You following this? For a blockbuster action movie, this is as densely-plotted as an art-house thriller and, to some extent, you have to cheer such depth. Unfortunately, Venom seems a token gesture when there’s enough meat there for a full movie, and a whole raft of more interesting angst-related problems for Peter to process rather than the same old, same old. In the meantime, Sandman’s tortured existence feels very similar to Doc Ock’s unwilling / unwitting bad-guy, while Goblin is just a remould of Willem Dafoe’s troubled role from the first part. Only worse acted. Around this you have the usual Parker problems yet again – on/off love with MJ, his elderly Aunt May, etc. For all its innovation, and the effects and action sequences are mindblowing even by this franchise’s high standards, there’s an unshakeable sense of déjà vu running through this sequel.
It’s a strange situation. As mentioned above, Spider-Man 3 is an extremely well executed film. It’s just that by Raimi’s high standards and against the benchmark of number two, Spider-Man 3 isn’t the rip-roaring success and advance that the world was probably hoping for.
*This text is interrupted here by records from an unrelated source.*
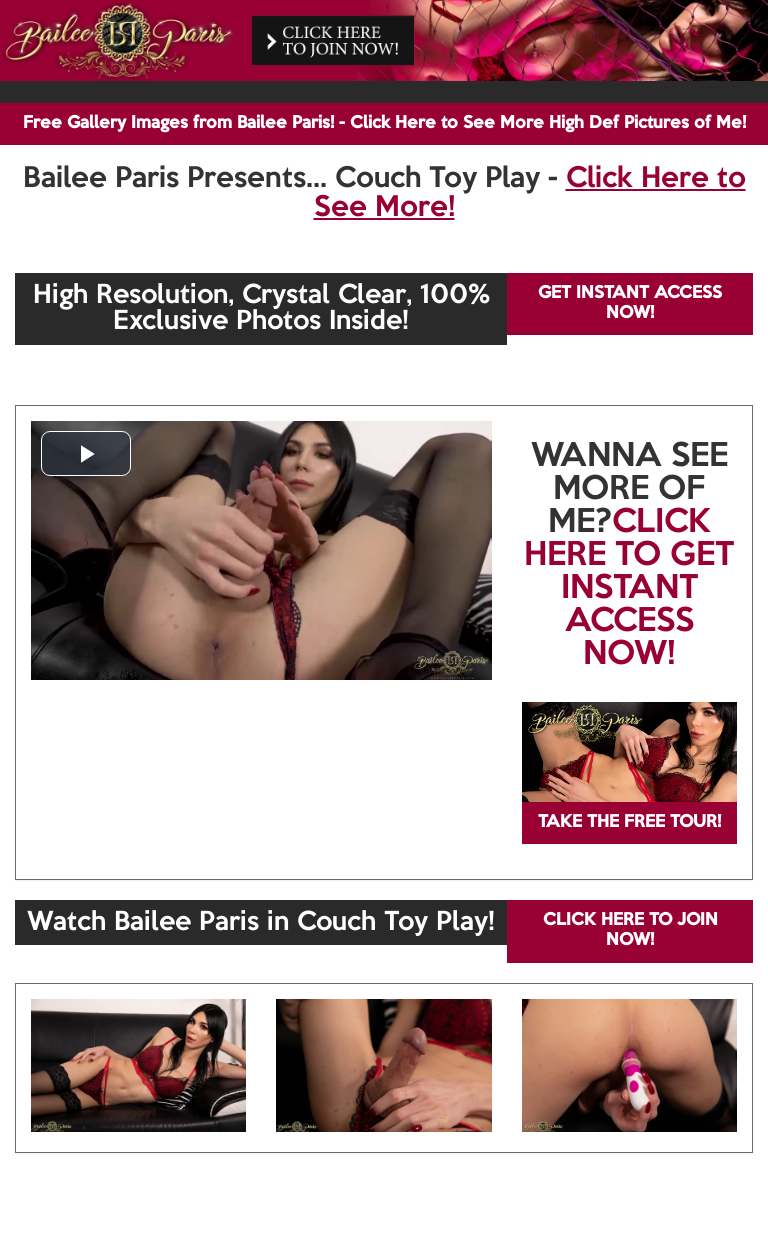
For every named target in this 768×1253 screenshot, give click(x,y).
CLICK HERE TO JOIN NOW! (630, 930)
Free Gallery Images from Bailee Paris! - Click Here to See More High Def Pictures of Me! (384, 123)
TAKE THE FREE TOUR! (629, 822)
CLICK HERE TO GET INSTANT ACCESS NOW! (629, 589)
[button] (86, 453)
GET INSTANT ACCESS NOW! (630, 303)
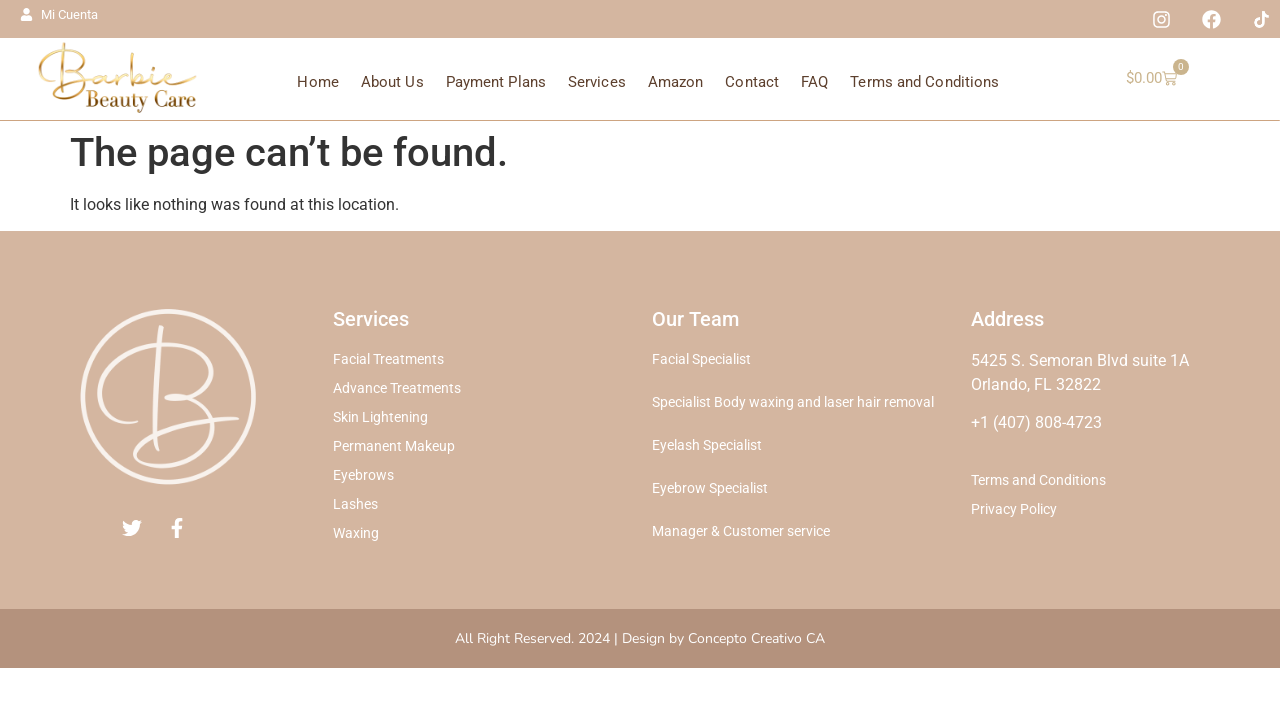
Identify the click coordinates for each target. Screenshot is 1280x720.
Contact (752, 82)
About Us (392, 82)
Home (317, 82)
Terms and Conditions (924, 82)
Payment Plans (496, 82)
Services (597, 82)
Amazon (676, 82)
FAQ (814, 82)
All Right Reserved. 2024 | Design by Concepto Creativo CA (640, 638)
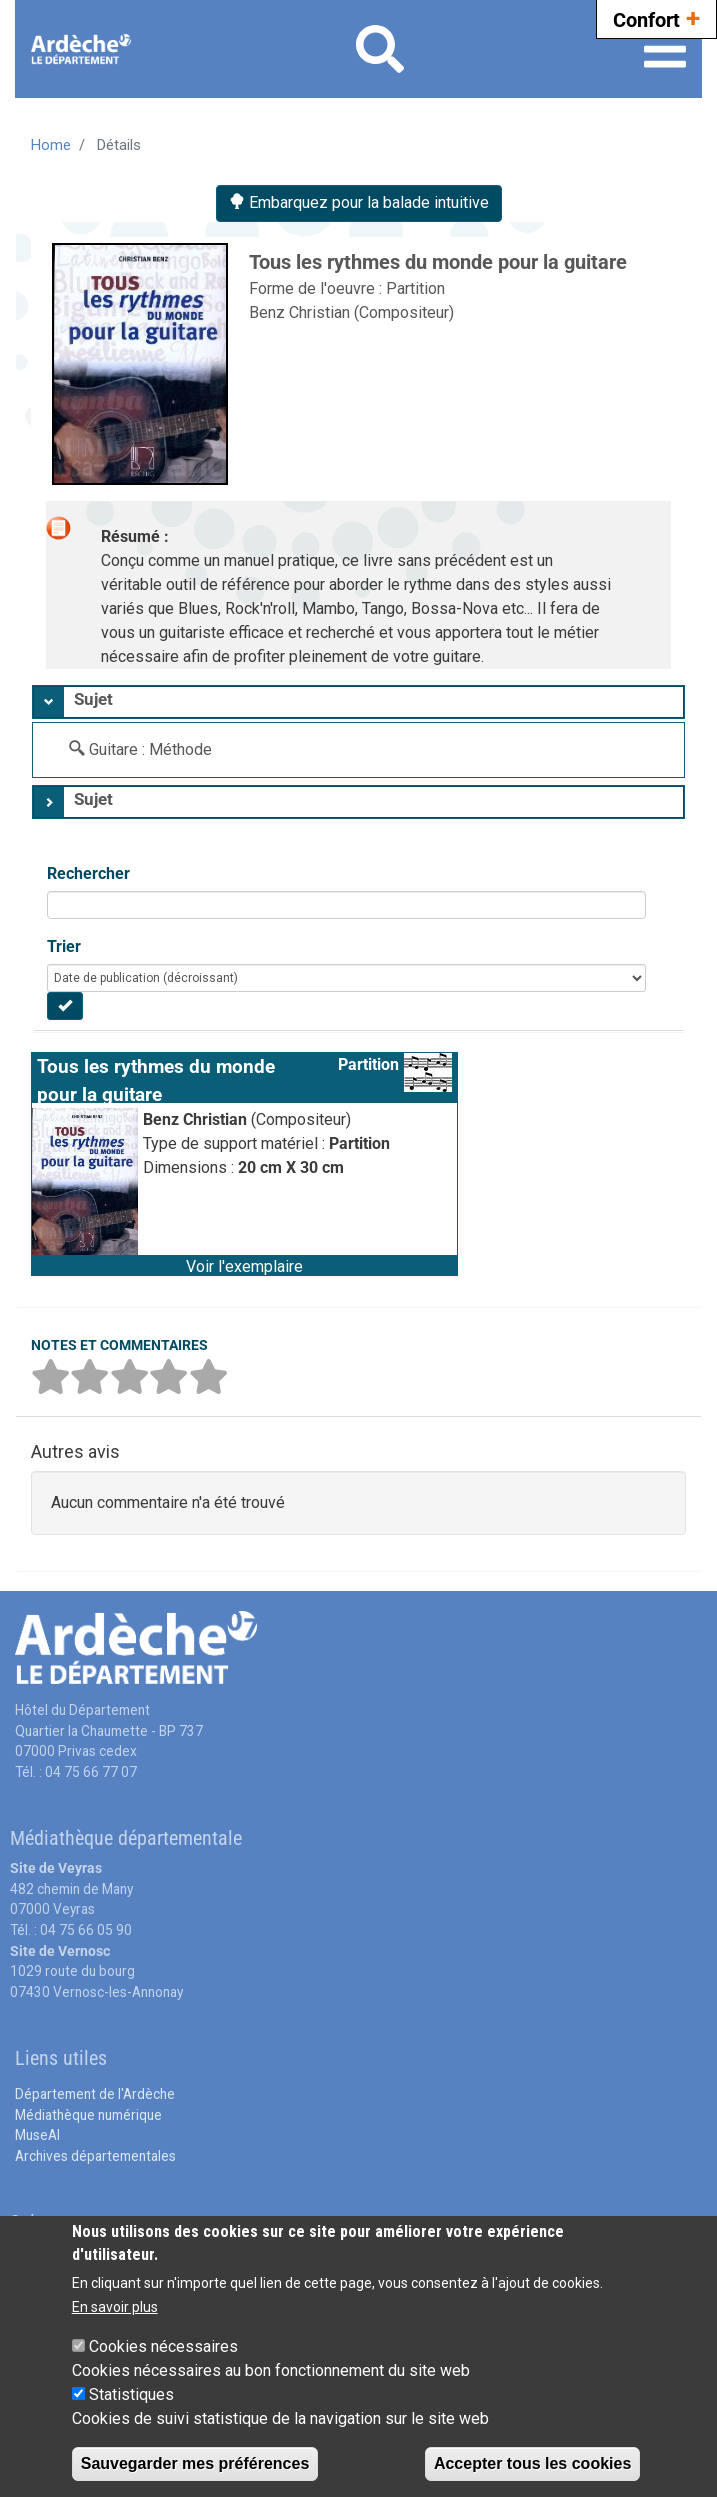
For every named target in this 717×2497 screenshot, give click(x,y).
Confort (656, 17)
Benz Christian (301, 312)
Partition (415, 288)
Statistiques (131, 2394)
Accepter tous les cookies (532, 2463)
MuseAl (37, 2135)
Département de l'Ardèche (95, 2094)
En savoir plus (115, 2307)
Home (51, 145)
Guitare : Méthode (150, 749)
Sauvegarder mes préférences (195, 2463)
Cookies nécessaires (163, 2346)
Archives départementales (95, 2156)
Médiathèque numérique (88, 2115)
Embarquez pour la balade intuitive (359, 202)
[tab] (358, 702)
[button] (244, 1265)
SECOND OPINION | Stuart O'Connor: Memo Avi Arad — when you hire a filmmaker as clever and talented as Sam Raimi, and said filmmaker delivers a pair of movies that pull in more than $1.5 billion worldwide ... you DO NOT interfere with his vision for the next one. It's no secret that Venom only appears in Spider-Man 3 because exec producer Arad insisted on it — Raimi was never a big fan of the extraterrestrial villian that's hugely popular with younger fans of the comic. But much of what's wrong with the web-slinger's third outing comes down to the presence of Venom.
Let's be frank — Spider-Man 3 is pretty disappointing. As the first summer blockbuster of the year, and with such high anticipation built up, it really is quite a letdown. On the plus side, the set pieces and action scenes are truly amazing and spectacular; the advances in CGI since the second outing have to be seen to be believed. And there are some nice comedic touches — particularly from Raimi pal Bruce Campbell as a French maitre'd, and the ever-reliable JK Simmons as Daily Bugle boss J Jonah Jameson. But the plot is too busy, and much of it a retread from Spider-Man 2. And with one too many villains, it's starting to move into (*shudder*) Batman & Robin territory.
Never mind. It really doesn't matter what critics say (and reviews so far have been very mixed) — Spider-Man 3 will rake in bucketloads of cash, and there will definitely be a Spider-Man 4 (and probably a 5 and 6, too). But whether Raimi, Maguire et al will be back remains to be seen.